A Train Entertainment is joining Adaptr’s 3,600+ new publisher partners, including Kobalt, Warner Chappell, and BMG, and will enable Adaptr to provide high-quality, fully licensed tracks to developers and entrepreneurs whose tech products involve music. With a catalog spanning everything from compositions recorded by Q-Tip to Krishna Das, from Huey Lewis and Rod Stewart to Wilco and Kanye West, A Train will gain new opportunities for revenue, while expanding the music available to apps and games powered by Adaptr.
“When most people think about music for apps, they think pop. But there’s value for our customers having access to a bunch of different types of music,” explains Bryn Boughton, VP of Music at Adaptr. “It's not just about the hot 100. While our customers do appreciate access to major label artists, we’re seeing that yoga, meditation, speech therapy apps and dance apps all need a wider range of music from genres like hip hop, global music, ambient, and jazz.”
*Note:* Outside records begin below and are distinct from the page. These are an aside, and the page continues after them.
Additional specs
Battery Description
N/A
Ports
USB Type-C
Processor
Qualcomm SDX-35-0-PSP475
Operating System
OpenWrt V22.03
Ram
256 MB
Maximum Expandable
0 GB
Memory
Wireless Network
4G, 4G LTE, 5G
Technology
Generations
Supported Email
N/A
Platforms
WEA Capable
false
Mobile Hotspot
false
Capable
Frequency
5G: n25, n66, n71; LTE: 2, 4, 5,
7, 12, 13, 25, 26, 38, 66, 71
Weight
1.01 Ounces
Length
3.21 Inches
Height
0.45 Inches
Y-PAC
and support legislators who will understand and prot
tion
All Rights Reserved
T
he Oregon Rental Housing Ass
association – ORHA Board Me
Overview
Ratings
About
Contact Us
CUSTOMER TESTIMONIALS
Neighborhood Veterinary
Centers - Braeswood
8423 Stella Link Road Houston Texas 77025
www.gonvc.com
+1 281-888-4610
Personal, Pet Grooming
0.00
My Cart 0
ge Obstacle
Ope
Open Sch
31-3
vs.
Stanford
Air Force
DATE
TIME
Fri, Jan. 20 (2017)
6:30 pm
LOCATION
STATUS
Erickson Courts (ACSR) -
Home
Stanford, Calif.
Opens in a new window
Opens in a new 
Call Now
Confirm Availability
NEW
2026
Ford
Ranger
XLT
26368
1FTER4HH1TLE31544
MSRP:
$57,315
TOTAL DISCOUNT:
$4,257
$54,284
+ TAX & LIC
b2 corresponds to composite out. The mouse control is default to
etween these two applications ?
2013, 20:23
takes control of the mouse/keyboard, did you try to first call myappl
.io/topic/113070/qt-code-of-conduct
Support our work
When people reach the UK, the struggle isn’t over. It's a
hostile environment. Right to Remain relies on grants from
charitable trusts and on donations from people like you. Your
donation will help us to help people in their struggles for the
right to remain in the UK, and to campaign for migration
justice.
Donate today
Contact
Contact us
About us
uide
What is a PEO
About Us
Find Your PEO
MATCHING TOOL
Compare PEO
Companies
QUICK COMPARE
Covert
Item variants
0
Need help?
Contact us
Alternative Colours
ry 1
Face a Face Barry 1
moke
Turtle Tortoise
A Train’s catalog will now be available on Adaptr’s click-through music API platform, which allows startups to integrate popular music into their products in an instant. Created for developers and entrepreneurs looking to build any app that needs music including fitness, dance, gaming, or social app. Adaptr can save companies the significant expense and delay of pursuing direct deals while taking care of usage reporting and royalty administration, one crucial, complex step that’s often neglected when planning for licensed music use. That means publishing partners can rest assured they will receive appropriate and prompt payment for usage. `
For savvy publishers like A Train, this reliability and access to new markets and partners are significant. A Train Entertainment has been in the music business for 35 years, and its publishing division currently has a catalog of 250,000 songs. It has thrived due to its willingness to explore new formats and revenue streams; it got in early with a collection of digital masters when Apple started the iTunes store, working directly with iTunes instead of going through an aggregator. Its open-minded approach to new technology and opportunities is coupled with a passion for finding the right market fit for its multifaceted, diverse catalog. “I look for markets that are eager for specific genres of music, where there is room for an independent publisher and interest in something unique or culturally significant,” says Al Evers, CEO of A Train Entertainment.
“Publishing is a nickel, dime, and penny business. We saw early on that being in only one business wasn’t enough. We had to look for many bites of the apple,” Evers notes. “Adaptr is another attractive part of that spectrum. They have the target audience we can’t access through other vehicles.”